Oral Presentation Society for Molecular Biology and Evolution Conference 2016

“The data are good but the models are bad!”: examples from recent phylogenomic studies. (#95)

Frederic Delsuc 1
  1. Institut des Sciences de l'Evolution, CNRS - Université de Montpellier, Montpellier, France

As post-doc with David Penny back in 2003, “The data are good but the models are bad!” is one of the exclamations I most frequently heard from him. At the time, we were focusing on reconstructing mammalian phylogenetic relationships from complete mitochondrial genomes. The results obtained from mitogenomes were at odds with the ones obtained from nuclear genes. We showed that this incongruence mainly stemmed from heterogeneities in the mitogenomic data that were not accounted for by the simple models of sequence evolution available at the time.
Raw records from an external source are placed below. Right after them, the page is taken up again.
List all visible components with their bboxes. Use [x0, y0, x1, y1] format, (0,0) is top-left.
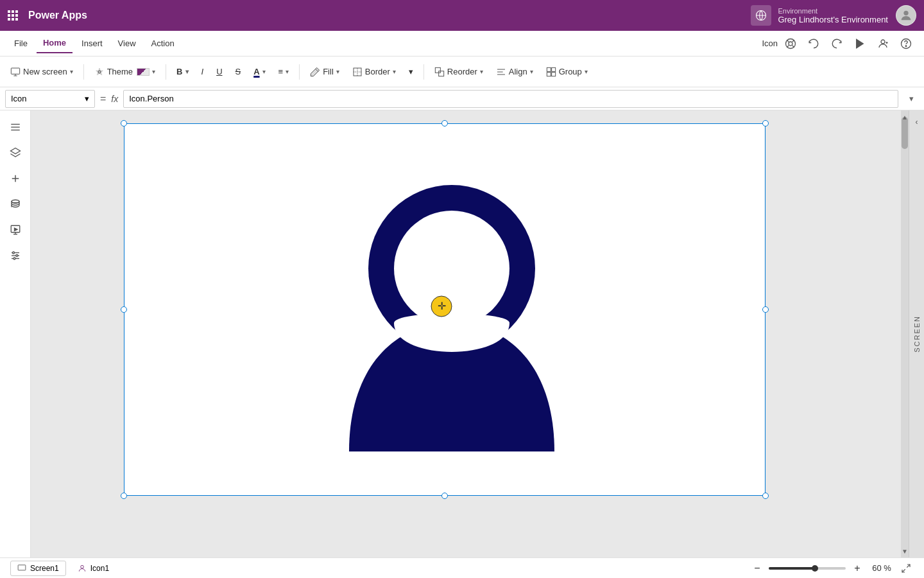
bold-label: B [176, 67, 182, 76]
fill-dropdown-arrow: ▾ [336, 68, 339, 75]
align-group-label: Align [509, 67, 527, 76]
formula-expand-button[interactable]: ▾ [903, 91, 919, 107]
apps-icon[interactable] [8, 10, 18, 21]
right-panel[interactable]: ‹ SCREEN [909, 110, 924, 557]
env-text: Environment Greg Lindhorst's Environment [778, 7, 888, 24]
zoom-slider-thumb[interactable] [812, 565, 818, 572]
help-icon[interactable] [896, 33, 916, 54]
underline-label: U [216, 67, 222, 76]
toolbar: New screen ▾ Theme ▾ B ▾ I U S A ▾ ≡ [0, 57, 924, 87]
canvas-area[interactable]: ✛ ▼ ▲ [31, 110, 909, 557]
icon1-tab[interactable]: Icon1 [71, 561, 116, 575]
more-dropdown-button[interactable]: ▾ [404, 62, 418, 82]
group-label: Group [559, 67, 582, 76]
sidebar-add[interactable] [4, 167, 27, 190]
property-dropdown[interactable]: Icon ▾ [5, 90, 95, 108]
zoom-out-label: − [754, 563, 760, 574]
fx-button[interactable]: fx [111, 94, 118, 104]
svg-rect-27 [547, 67, 551, 71]
menu-right-icons [780, 33, 916, 54]
svg-rect-28 [551, 67, 555, 71]
svg-point-13 [905, 46, 907, 47]
zoom-in-label: + [854, 563, 860, 574]
theme-dropdown-arrow: ▾ [152, 68, 155, 75]
menu-home[interactable]: Home [37, 34, 73, 53]
svg-rect-29 [547, 72, 551, 76]
menu-bar: File Home Insert View Action Icon [0, 31, 924, 57]
person-icon-container[interactable]: ✛ [317, 156, 586, 464]
menu-insert[interactable]: Insert [75, 34, 109, 53]
font-color-dropdown-arrow: ▾ [262, 68, 266, 75]
play-icon[interactable] [850, 33, 870, 54]
theme-color-swatch [137, 68, 150, 76]
sidebar-layers[interactable] [4, 141, 27, 164]
support-icon[interactable] [780, 33, 801, 54]
border-button[interactable]: Border ▾ [347, 62, 401, 82]
font-color-button[interactable]: A ▾ [248, 62, 270, 82]
environment-section: Environment Greg Lindhorst's Environment [751, 5, 888, 26]
formula-bar: Icon ▾ = fx ▾ [0, 87, 924, 110]
group-button[interactable]: Group ▾ [541, 62, 593, 82]
user-icon[interactable] [873, 33, 893, 54]
new-screen-button[interactable]: New screen ▾ [5, 62, 78, 82]
svg-text:✛: ✛ [438, 301, 446, 311]
theme-label: Theme [107, 67, 133, 76]
fullscreen-button[interactable] [898, 561, 914, 576]
align-group-button[interactable]: Align ▾ [491, 62, 538, 82]
separator-2 [166, 64, 166, 80]
reorder-label: Reorder [447, 67, 477, 76]
svg-marker-34 [10, 148, 20, 154]
right-collapse-button[interactable]: ‹ [911, 116, 923, 128]
more-arrow: ▾ [409, 67, 413, 76]
svg-rect-23 [438, 71, 443, 76]
svg-rect-22 [435, 67, 440, 73]
bold-button[interactable]: B ▾ [171, 62, 193, 82]
svg-line-54 [907, 565, 910, 568]
formula-input[interactable] [123, 90, 898, 108]
align-label: ≡ [278, 67, 284, 76]
property-dropdown-arrow: ▾ [85, 94, 89, 103]
selected-element-label: Icon [762, 39, 778, 48]
sidebar-media[interactable] [4, 218, 27, 241]
italic-label: I [201, 67, 204, 76]
sidebar-hamburger[interactable] [4, 116, 27, 139]
icon1-label: Icon1 [90, 564, 109, 573]
svg-point-46 [15, 255, 17, 257]
theme-button[interactable]: Theme ▾ [89, 62, 160, 82]
zoom-slider[interactable] [769, 567, 846, 570]
screen-label: SCREEN [913, 315, 921, 353]
fx-label: fx [111, 94, 118, 104]
canvas-frame: ✛ [124, 123, 766, 496]
screen1-tab[interactable]: Screen1 [10, 561, 66, 576]
redo-icon[interactable] [826, 33, 847, 54]
zoom-out-button[interactable]: − [749, 561, 765, 576]
menu-file[interactable]: File [8, 34, 34, 53]
zoom-slider-fill [769, 567, 815, 570]
svg-rect-52 [18, 565, 26, 570]
italic-button[interactable]: I [196, 62, 209, 82]
property-value: Icon [11, 94, 27, 103]
svg-point-45 [12, 252, 14, 254]
scroll-down-btn[interactable]: ▼ [901, 545, 909, 557]
svg-point-3 [789, 42, 792, 46]
fill-button[interactable]: Fill ▾ [305, 62, 345, 82]
main-layout: ✛ ▼ ▲ ‹ SCREEN [0, 110, 924, 557]
align-button[interactable]: ≡ ▾ [273, 62, 295, 82]
new-screen-label: New screen [23, 67, 67, 76]
undo-icon[interactable] [803, 33, 824, 54]
avatar[interactable] [896, 5, 916, 26]
menu-view[interactable]: View [112, 34, 142, 53]
menu-action[interactable]: Action [145, 34, 181, 53]
env-name: Greg Lindhorst's Environment [778, 15, 888, 24]
strikethrough-button[interactable]: S [230, 62, 246, 82]
underline-button[interactable]: U [211, 62, 227, 82]
sidebar-database[interactable] [4, 193, 27, 216]
separator-4 [424, 64, 424, 80]
vertical-scrollbar[interactable]: ▼ ▲ [901, 110, 909, 557]
zoom-in-button[interactable]: + [850, 561, 865, 576]
app-title: Power Apps [28, 10, 87, 21]
scroll-up-btn[interactable]: ▲ [901, 110, 909, 123]
sidebar-controls[interactable] [4, 244, 27, 267]
env-label: Environment [778, 7, 888, 15]
reorder-button[interactable]: Reorder ▾ [429, 62, 488, 82]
This led us to propose simple data reduction procedures such as RY-coding of nucleotide data to alleviate both substitutional and compositional biases. Far from being ideal, such an approach had the advantage to avoid phylogenetic reconstruction artifacts due to model misspecifications. With the advance in statistical modeling, more complex models now allow making sense of mitogenomic data. However, history repeated itself with the development of phylogenomics, as we are far from disposing of adequate models accounting for the full complexity of genomic data. Using examples from recent genome-scale studies, I will illustrate how David’s statement still applies to phylogenomic inference.